Work instructions => Whenever the word "para" shows up in a line of the data, copy that line.
══ Dataset excerpts
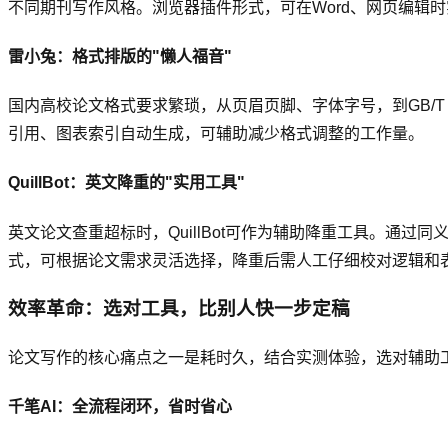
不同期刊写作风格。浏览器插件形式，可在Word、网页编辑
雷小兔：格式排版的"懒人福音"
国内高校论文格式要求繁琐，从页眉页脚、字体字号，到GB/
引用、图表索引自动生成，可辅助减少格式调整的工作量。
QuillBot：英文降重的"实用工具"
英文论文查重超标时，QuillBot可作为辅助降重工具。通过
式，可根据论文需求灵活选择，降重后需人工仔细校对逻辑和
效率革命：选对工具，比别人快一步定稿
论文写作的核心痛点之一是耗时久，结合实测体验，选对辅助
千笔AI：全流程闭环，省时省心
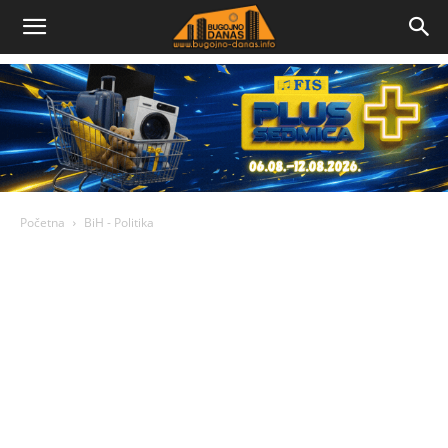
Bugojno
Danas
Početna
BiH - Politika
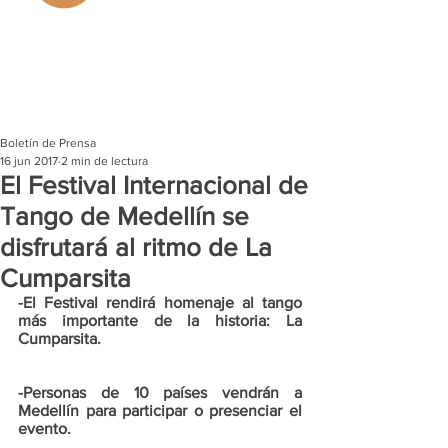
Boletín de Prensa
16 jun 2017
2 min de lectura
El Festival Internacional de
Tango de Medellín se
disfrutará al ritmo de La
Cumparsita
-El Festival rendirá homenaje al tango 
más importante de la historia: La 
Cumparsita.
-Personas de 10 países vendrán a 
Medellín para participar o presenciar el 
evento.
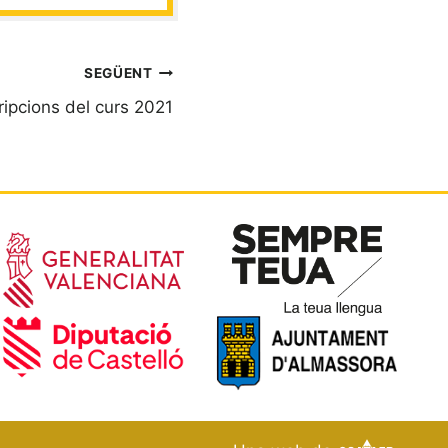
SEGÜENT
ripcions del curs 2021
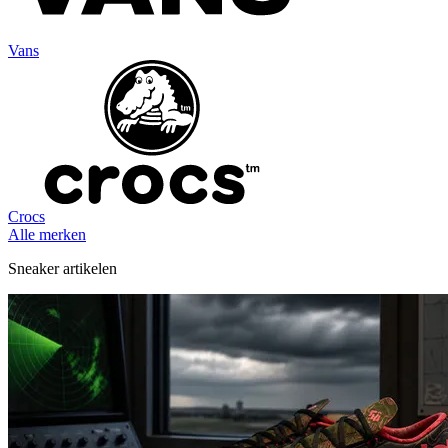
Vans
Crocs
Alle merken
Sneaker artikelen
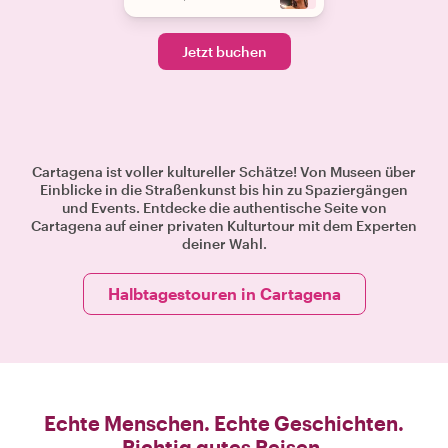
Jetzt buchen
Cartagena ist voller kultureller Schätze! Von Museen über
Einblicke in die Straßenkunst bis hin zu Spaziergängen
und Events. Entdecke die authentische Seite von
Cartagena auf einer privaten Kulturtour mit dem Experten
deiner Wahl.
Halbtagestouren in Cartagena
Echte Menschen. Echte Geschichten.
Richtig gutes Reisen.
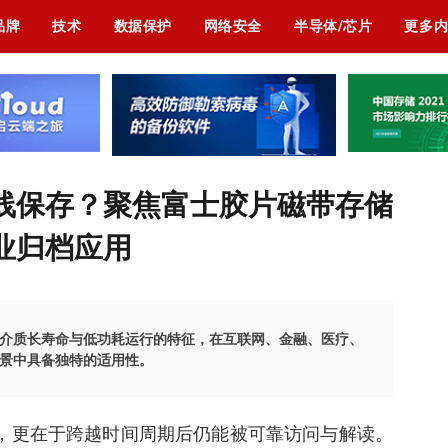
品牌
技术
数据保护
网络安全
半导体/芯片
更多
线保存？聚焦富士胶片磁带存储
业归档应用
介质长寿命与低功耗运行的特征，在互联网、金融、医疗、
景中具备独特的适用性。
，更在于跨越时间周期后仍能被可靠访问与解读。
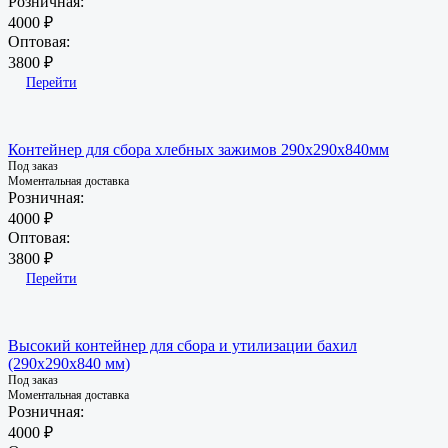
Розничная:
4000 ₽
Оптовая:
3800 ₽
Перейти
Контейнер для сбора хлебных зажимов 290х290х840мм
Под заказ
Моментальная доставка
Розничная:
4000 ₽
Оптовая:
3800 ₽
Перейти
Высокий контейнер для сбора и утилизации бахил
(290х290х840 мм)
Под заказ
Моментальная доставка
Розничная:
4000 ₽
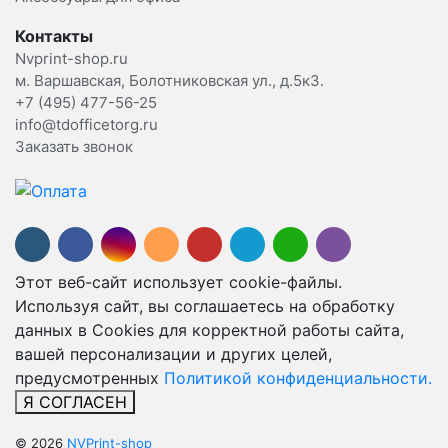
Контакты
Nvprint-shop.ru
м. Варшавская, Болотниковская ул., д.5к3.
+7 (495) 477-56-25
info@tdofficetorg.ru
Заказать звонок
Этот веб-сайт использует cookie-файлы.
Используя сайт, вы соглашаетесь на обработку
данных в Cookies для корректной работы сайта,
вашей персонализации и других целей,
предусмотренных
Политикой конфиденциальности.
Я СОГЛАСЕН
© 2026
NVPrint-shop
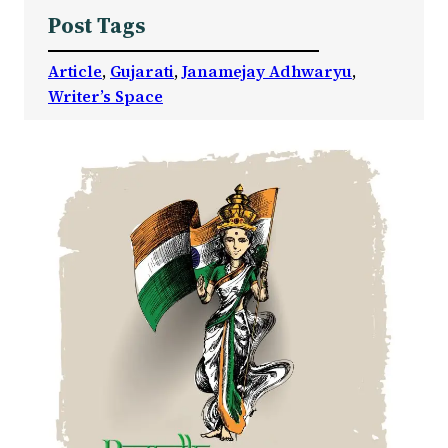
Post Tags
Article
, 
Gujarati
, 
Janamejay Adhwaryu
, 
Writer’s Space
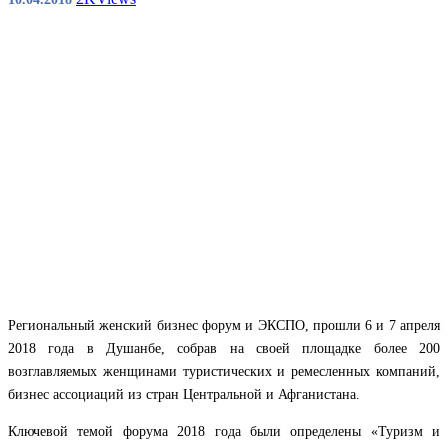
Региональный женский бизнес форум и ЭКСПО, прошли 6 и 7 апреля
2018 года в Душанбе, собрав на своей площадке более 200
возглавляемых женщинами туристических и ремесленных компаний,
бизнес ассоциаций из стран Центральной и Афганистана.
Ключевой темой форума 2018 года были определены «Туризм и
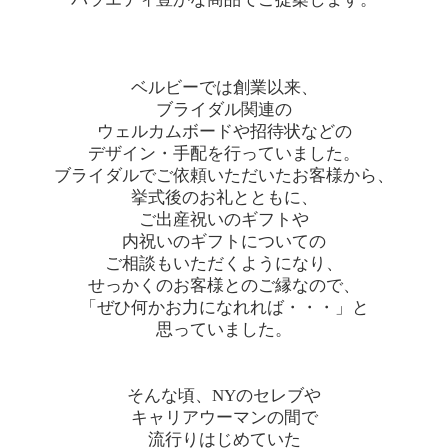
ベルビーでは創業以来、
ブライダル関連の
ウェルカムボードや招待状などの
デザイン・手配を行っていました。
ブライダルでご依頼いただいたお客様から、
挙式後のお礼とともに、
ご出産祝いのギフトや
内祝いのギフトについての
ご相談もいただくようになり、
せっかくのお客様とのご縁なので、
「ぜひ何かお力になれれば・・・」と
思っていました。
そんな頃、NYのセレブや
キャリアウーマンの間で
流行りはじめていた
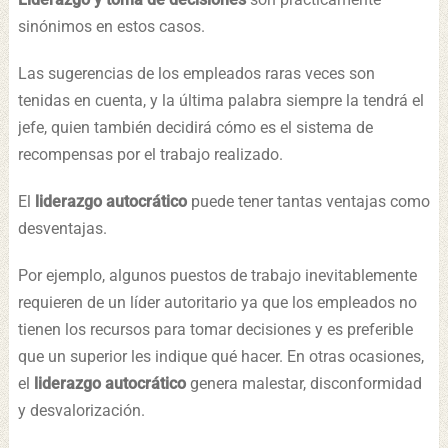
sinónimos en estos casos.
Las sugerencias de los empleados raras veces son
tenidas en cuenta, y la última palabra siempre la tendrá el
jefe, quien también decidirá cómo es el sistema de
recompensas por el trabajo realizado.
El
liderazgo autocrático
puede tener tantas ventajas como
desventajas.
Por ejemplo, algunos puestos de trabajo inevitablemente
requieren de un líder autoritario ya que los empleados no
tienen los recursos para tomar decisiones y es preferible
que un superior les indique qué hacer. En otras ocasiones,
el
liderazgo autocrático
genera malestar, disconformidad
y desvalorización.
════
Answer to this problem =>
Medellín para participar o presenciar el 
tienen los recursos para tomar decisiones y es preferible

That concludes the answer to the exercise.